The new MOT in a nutshell
Heard about the new MOT rules that came into force in May? Don’t worry – if your car’s perfectly safe, there’s nothing in there that’ll take it off the road. But it is a bit stricter, especially on cars with dangerous faults. If you’re worried your car might not make the grade, it’s worth planning ahead rather than risking a fail.
The new MOT test is ditching advisory notes for a more in-depth breakdown. This includes three categories:
- Minor: these still pass the MOT, but you should get them fixed.
- Major: these need to be fixed straight away. Then your car will need to be retested before you get your VT20 pass certificate.
- Dangerous: one problem here and the car will automatically fail. That’ll make it illegal to drive.
The new way they’ll look at your steering box is a good example of the changes in action.
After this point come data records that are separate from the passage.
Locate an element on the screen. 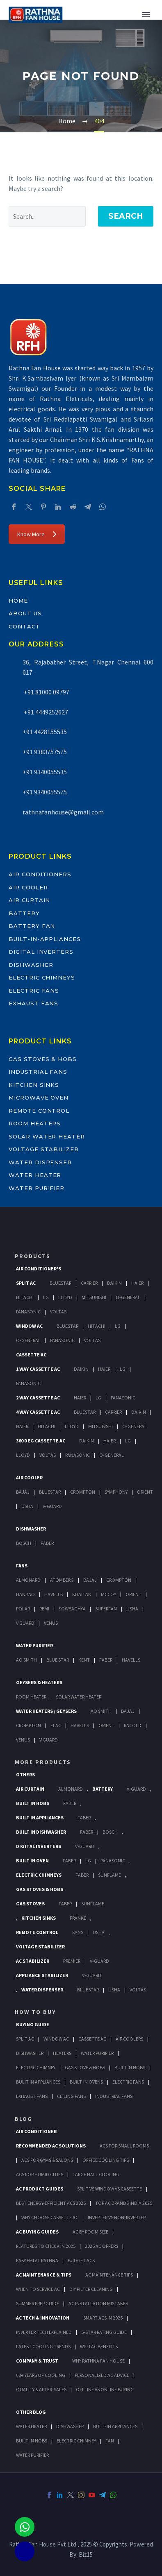  Electric Chimney is located at coordinates (35, 2067).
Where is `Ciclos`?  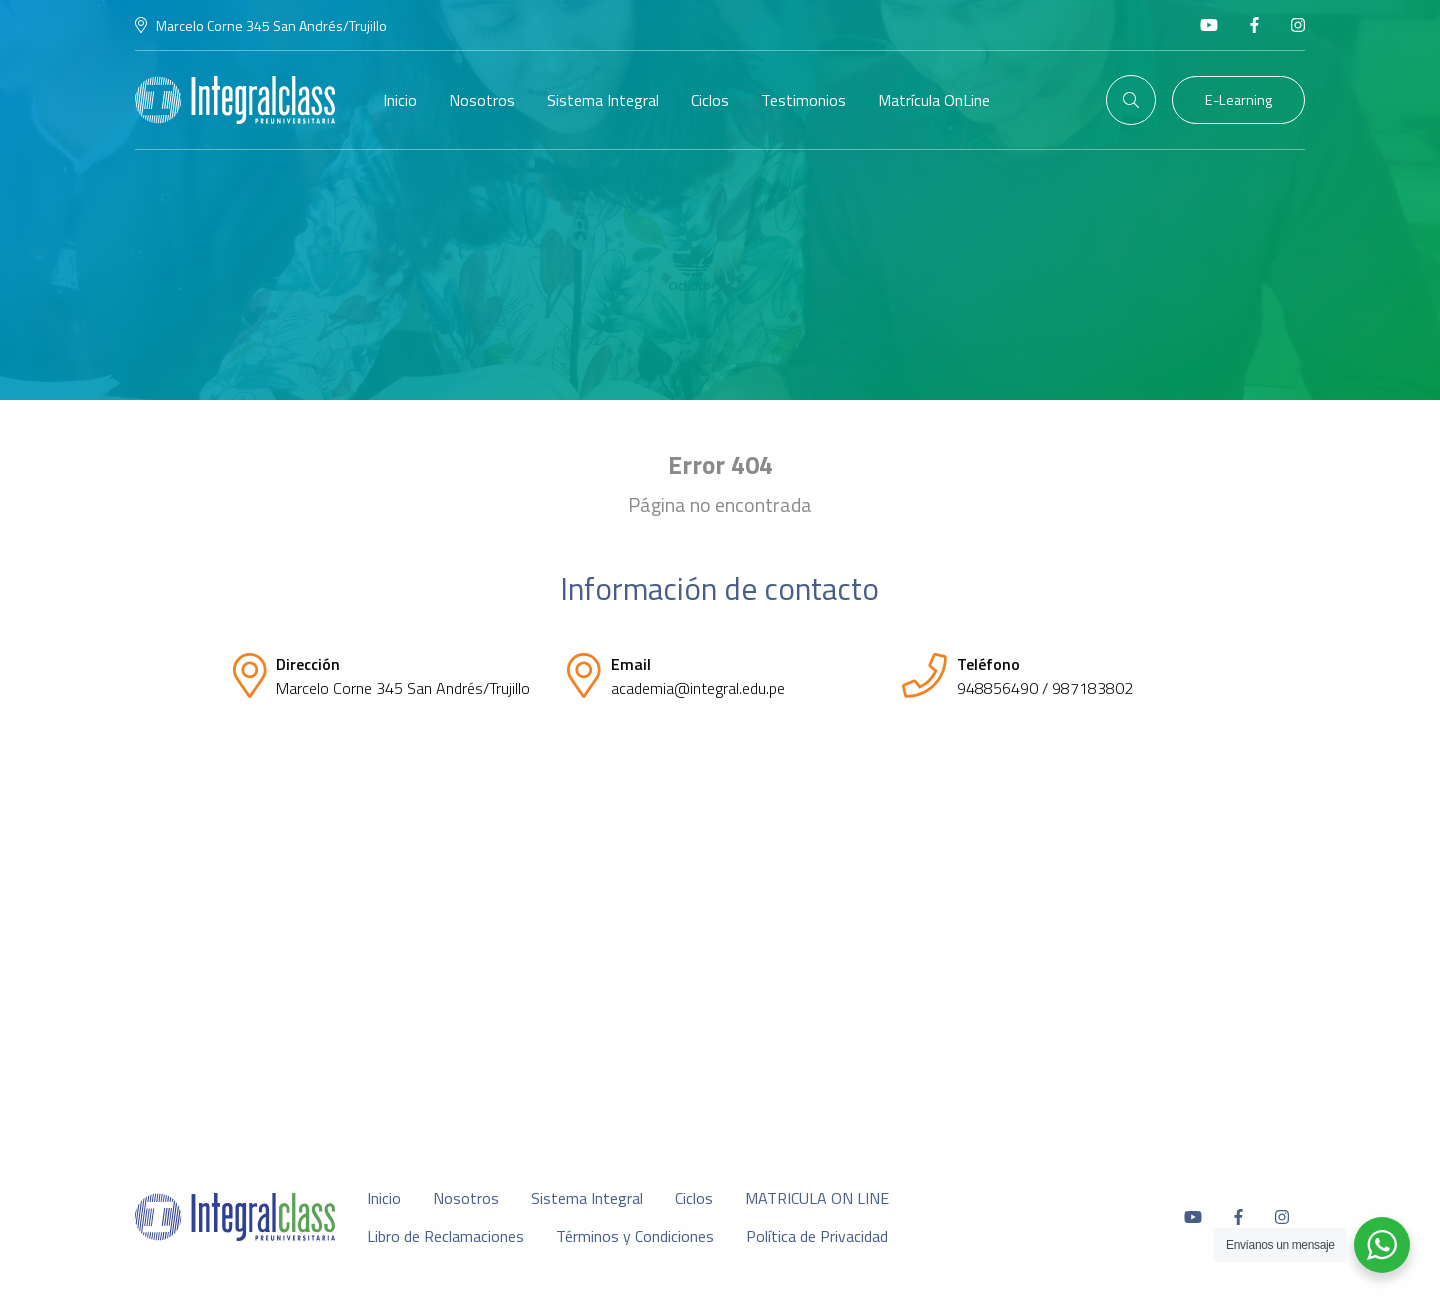 Ciclos is located at coordinates (710, 100).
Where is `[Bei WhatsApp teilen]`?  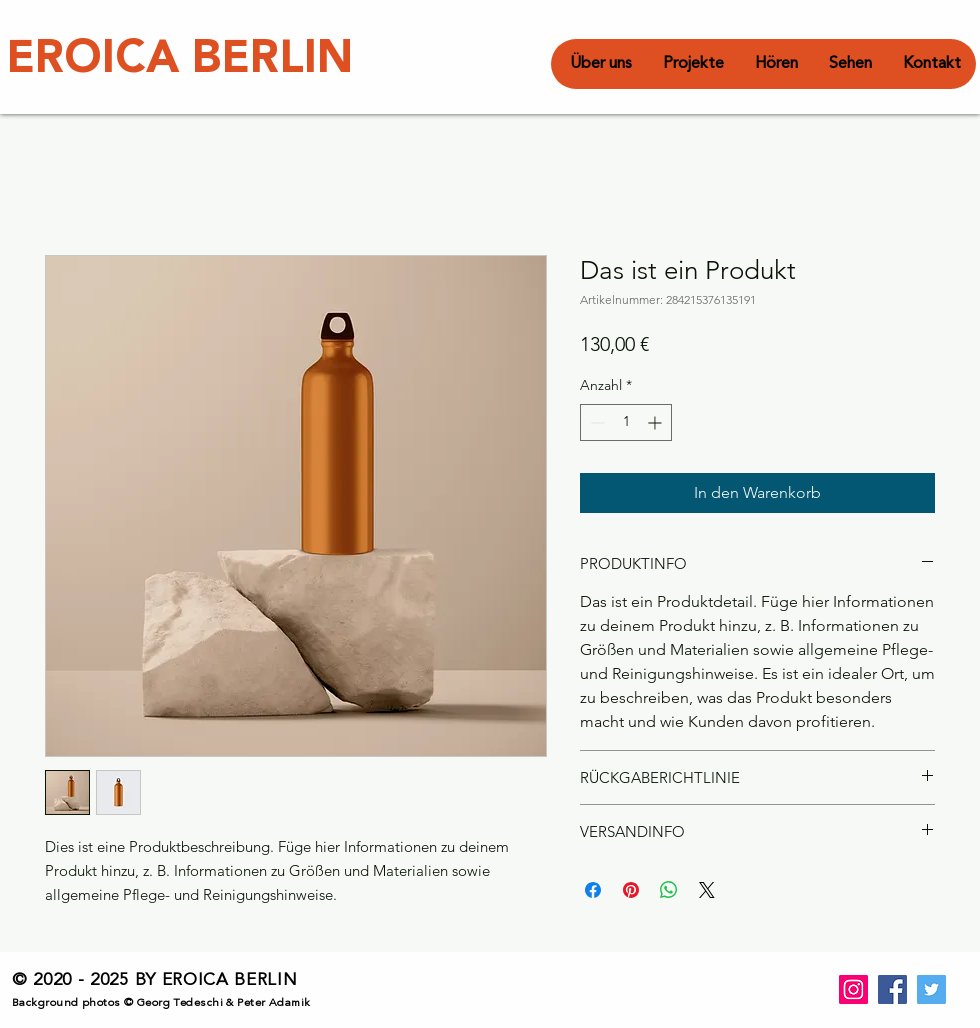 [Bei WhatsApp teilen] is located at coordinates (669, 890).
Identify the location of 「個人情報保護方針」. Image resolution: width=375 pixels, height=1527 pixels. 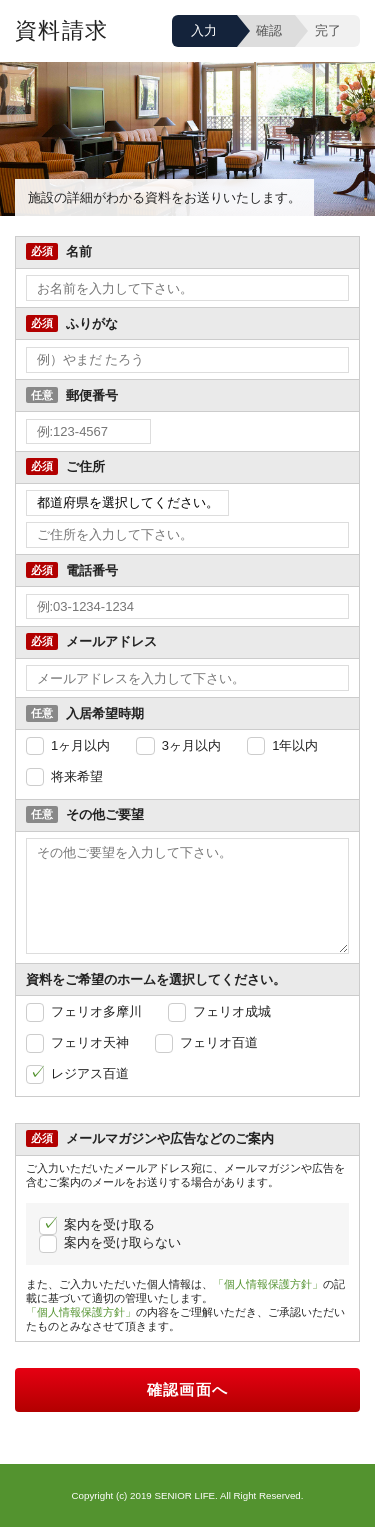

If it’s leaking oil, that’s a minor fault. If the oil leak’s dripping, that’s major. If the steering wheel’s so loose it could fall off, that’s a dangerous fault. Testers will examine more of your car as well. There are added checks for reverse lights and 'significantly or obviously worn' brake discs.
Diesel dos and don’ts
MOT tests now include the diesel particulate filter (DPF). If it’s been removed or tampered with, you’ll have to give a legitimate reason or testers can refuse to complete the test. Any visible smoke from the exhaust and you’ll get a major fault too. But you don’t have to worry about getting your local garage to clean the DPF – that’s a legitimate reason for removal.
Classic car countdown
Under the old rules, classic cars only counted as a historic vehicle if they were pre-1960. Under the new rules, any unmodified car over 40 years old is a historic vehicle and won’t need an MOT.